De plus, un récent sondage montre que les partis indépendantistes – le SNP, les Verts et le tout nouveau parti Alba Party – pourraient remporter 79 des 129 sièges du Parlement. Une telle majorité alimenterait un peu plus encore le mouvement indépendantiste écossais. Reste à savoir si un nouveau référendum pourrait se tenir. Même si Nicola Sturgeon et le SNP réfléchissent depuis longtemps aux leviers à actionner pour l’organiser de façon légale, un accord entre Holyrood et Westminster demeure nécessaire. Or, à l’heure actuelle, Boris Johnson y est clairement opposé.

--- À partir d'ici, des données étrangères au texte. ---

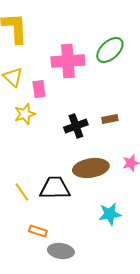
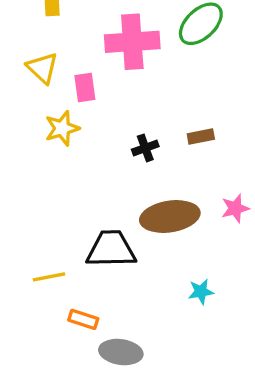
black cross: (76, 126) -> (145, 148), size x0.7
yellow line: (22, 192) -> (49, 277), moved, turned -66
cyan star: (110, 214) -> (201, 292), size x0.7

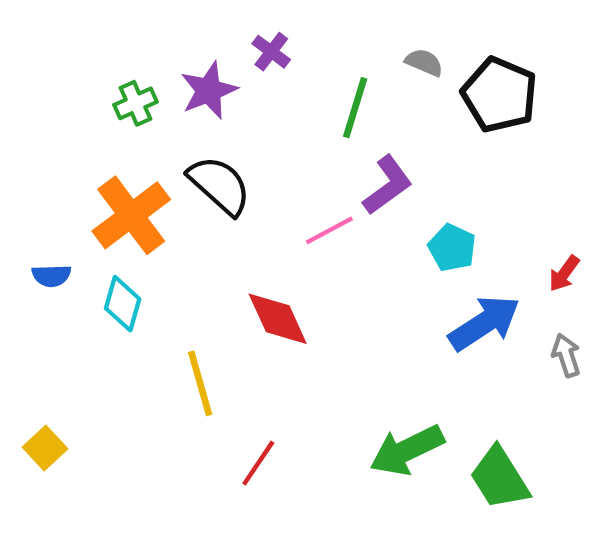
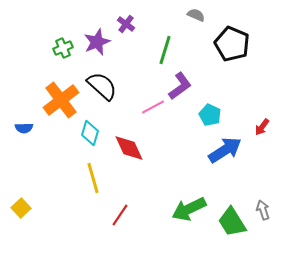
gray semicircle: (424, 62) -> (196, 15), moved
cyan diamond: (123, 304) -> (90, 133), moved
gray arrow: (566, 355) -> (263, 210), moved

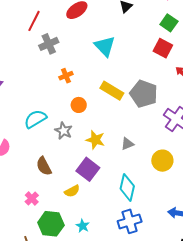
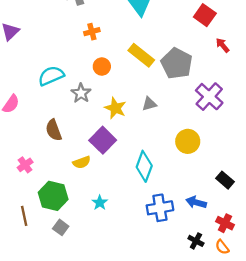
gray triangle: (127, 144) -> (149, 104), moved
pink cross: (32, 198) -> (25, 165), moved
blue cross: (130, 221) -> (160, 208), moved
cyan star: (83, 226) -> (100, 203), moved

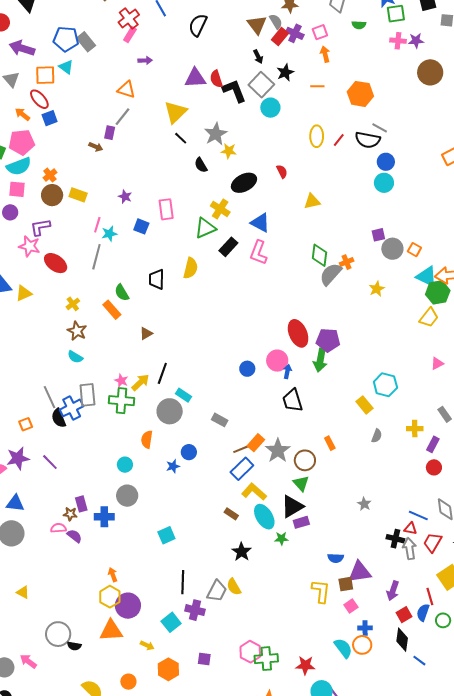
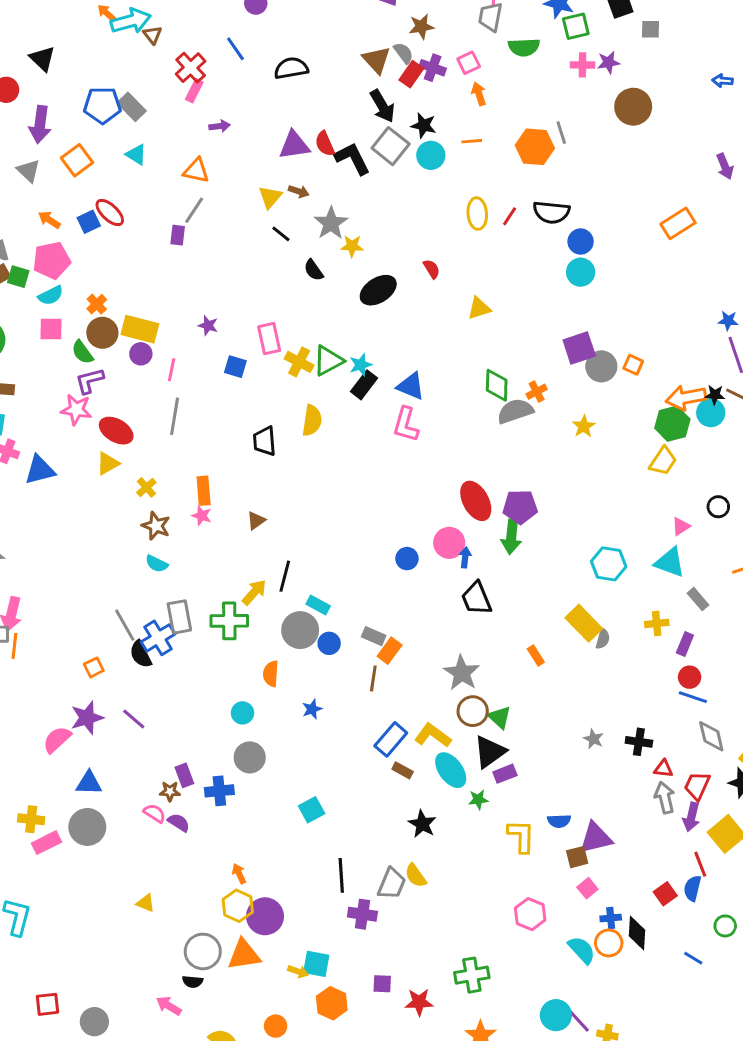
black semicircle: (198, 25) -> (291, 68), turned 60
green semicircle: (359, 25) -> (524, 47), size x1.5
purple arrow: (22, 48) -> (40, 124), turned -95
black arrow: (258, 57) -> (382, 106), size x1.6
cyan triangle: (66, 67) -> (136, 155), moved
black star: (285, 72) -> (424, 125), turned -30
orange square: (45, 75) -> (77, 160), turned -30
red ellipse: (39, 99) -> (110, 212), moved
cyan circle: (270, 108) -> (431, 155), moved
yellow triangle: (175, 112) -> (270, 197), size x0.7
gray line: (380, 128) -> (561, 133), moved, turned 49
brown arrow: (96, 147) -> (299, 191), moved
cyan semicircle: (19, 166) -> (51, 295), size x0.7
yellow rectangle: (78, 195) -> (140, 329), size x1.4
yellow cross: (220, 209) -> (299, 362), moved
purple circle: (10, 212) -> (141, 354), moved
blue triangle: (260, 223) -> (411, 386), moved
cyan star: (109, 234) -> (361, 365), moved
purple square: (378, 235) -> (579, 348), size x1.6
pink L-shape: (258, 253) -> (406, 425), moved
gray semicircle: (331, 274) -> (515, 411), turned 35
cyan triangle: (427, 276) -> (670, 562), moved
yellow triangle: (24, 293) -> (108, 463), moved
green semicircle: (122, 293) -> (82, 352), moved
orange rectangle: (112, 310) -> (204, 491), turned 42
pink star: (121, 381) -> (202, 516), moved
yellow rectangle: (365, 405) -> (584, 623), moved, size x1.4
orange rectangle: (256, 443) -> (390, 651), moved
brown line: (242, 449) -> (373, 678), moved, turned -54
blue circle: (189, 452) -> (329, 643), moved
brown circle: (305, 460) -> (473, 711), moved
blue rectangle: (242, 469) -> (391, 739), moved
blue line: (418, 516) -> (693, 697), moved
pink semicircle: (58, 528) -> (154, 813), turned 42
black cross: (395, 539) -> (639, 742), moved
yellow L-shape: (321, 591) -> (521, 836), moved
purple arrow: (393, 591) -> (691, 817), moved
yellow triangle: (23, 592) -> (146, 903), moved
green circle: (443, 620) -> (725, 926), moved
cyan square: (171, 622) -> (316, 964), moved, turned -36
gray circle: (58, 634) -> (203, 951), moved
black diamond: (402, 640) -> (637, 933), moved
pink hexagon: (250, 652) -> (530, 914), moved
pink arrow: (28, 661) -> (169, 1006), moved
red star: (305, 665) -> (419, 1002), moved

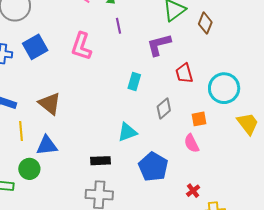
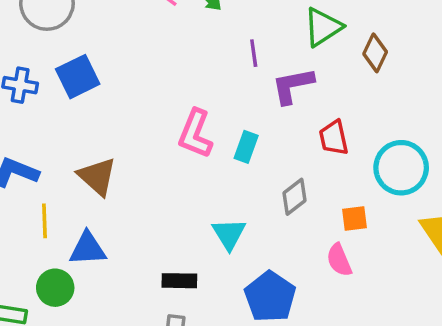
purple line: (119, 26) -> (254, 53), moved
pink L-shape: (81, 46) -> (195, 134), moved
cyan triangle: (127, 132) -> (229, 234), turned -45

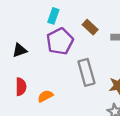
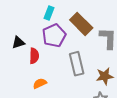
brown rectangle: (90, 27) -> (81, 24), size x1.6
red semicircle: (21, 87) -> (34, 56), moved

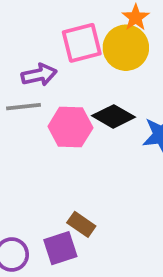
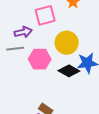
yellow circle: (126, 48) -> (67, 43), moved
black diamond: (114, 116) -> (69, 71), moved

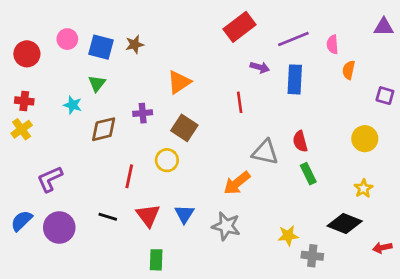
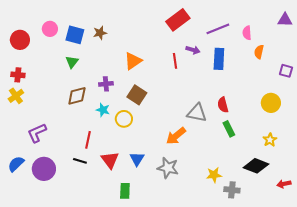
red line: (240, 102) -> (175, 61), moved
cyan star: (73, 105) -> (103, 110), moved
red line: (129, 176) -> (88, 140), moved
green rectangle: (156, 260) -> (125, 191), moved

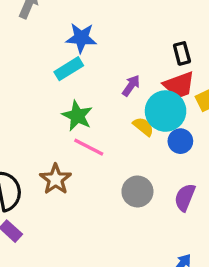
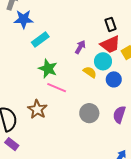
blue star: (81, 38) -> (24, 19), moved
cyan circle: (166, 111) -> (103, 61), size x0.7

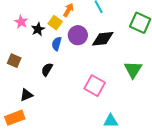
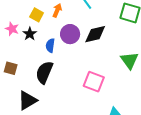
yellow square: (55, 23) -> (37, 15), moved
black semicircle: (47, 69) -> (44, 72), size x1.6
black triangle: (26, 95) -> (27, 100), size x1.5

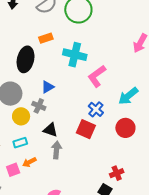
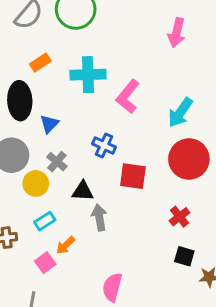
blue triangle: (48, 87) -> (49, 124), moved
gray cross: (39, 106) -> (57, 162), turned 32
blue cross: (96, 109) -> (104, 145), moved
red circle: (125, 128) -> (189, 159), size x1.4
red cross: (117, 173) -> (180, 217), moved

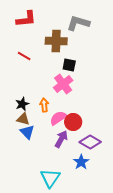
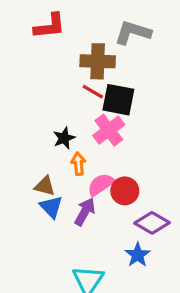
red line: (24, 56) -> (93, 92), moved
black square: (69, 65) -> (118, 100), size x1.5
black star: (22, 104) -> (64, 138), moved
purple arrow: (61, 139) -> (85, 212), moved

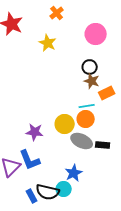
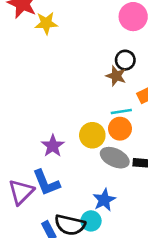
yellow star: (48, 43) -> (46, 23), moved, turned -30
brown star: (92, 81) -> (116, 76), moved
purple star: (35, 132) -> (53, 146), turned 30

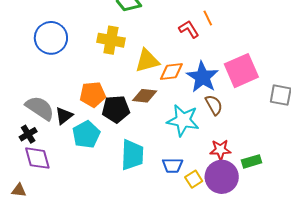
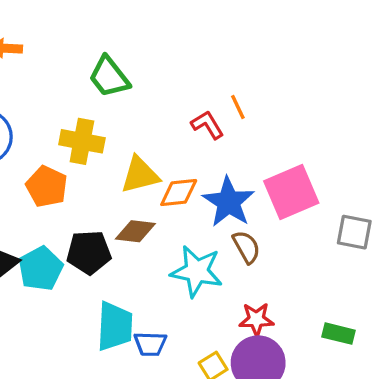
orange pentagon: (93, 94) -> (47, 187), moved, turned 30
cyan pentagon: (86, 134) -> (41, 269), moved
green rectangle: (251, 161) -> (338, 334), moved, turned 30
blue trapezoid: (173, 165) -> (150, 344), moved

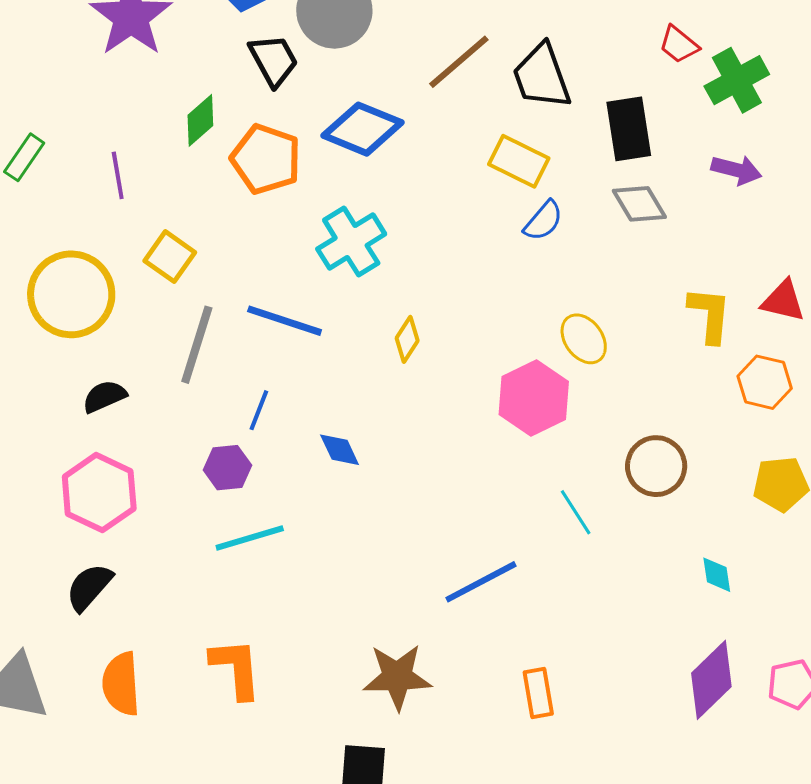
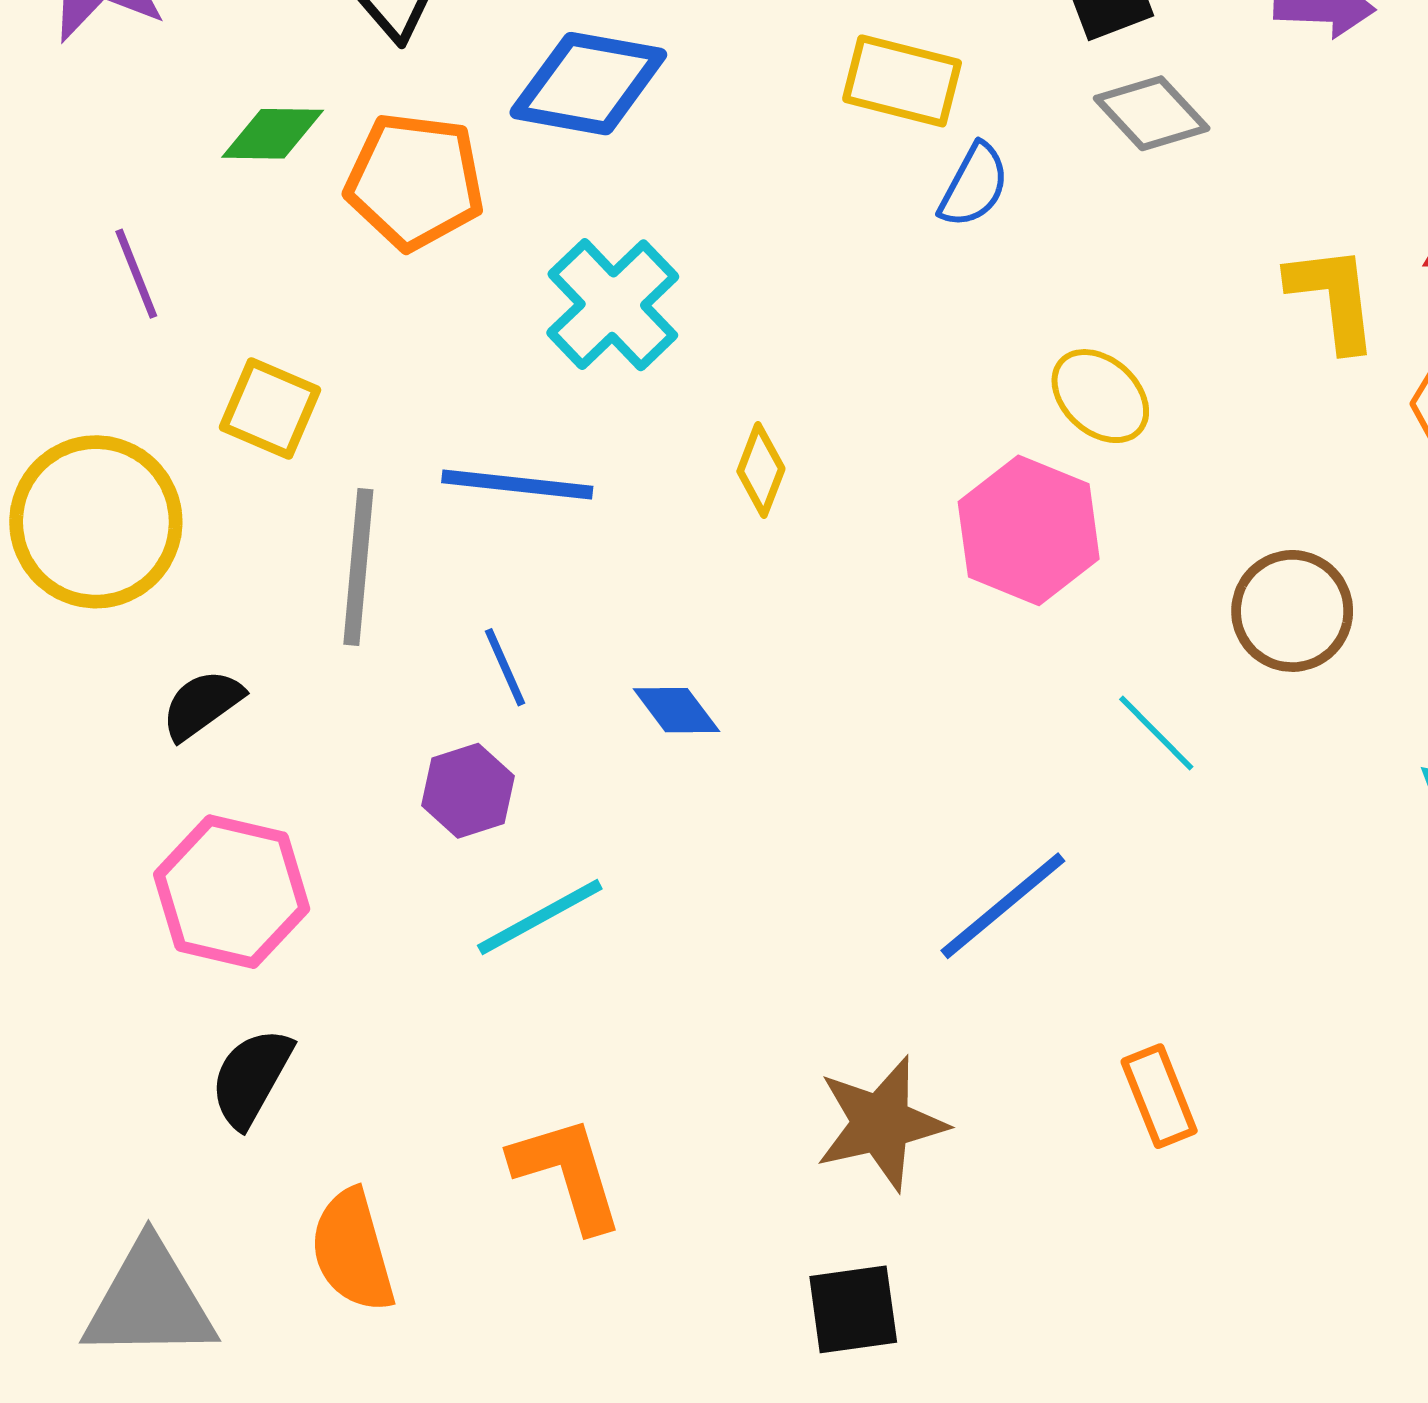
green diamond: (200, 120) -> (273, 134), turned 54
blue line: (259, 410) -> (505, 667), turned -33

L’issue d’un nouveau référendum pourrait bien bouleverser la vie politique britannique, déjà très mouvementée depuis le Brexit. En cas d’indépendance, l’objectif du gouvernement écossais porté par le SNP est de réintégrer l’Union européenne. A priori, cette dernière ne s’y opposerait pas. En janvier 2020, des députés européens avaient chanté «Auld Lang Syne», la version écossaise de «Ce n’est qu’un au revoir»… Un message fut également adressé à l’Écosse sur les bâtiments de la Commission européenne à Bruxelles, laissant ainsi sous-entendre que l’UE n’oublierait pas ses voisins écossais et que sa porte leur resterait sans doute ouverte.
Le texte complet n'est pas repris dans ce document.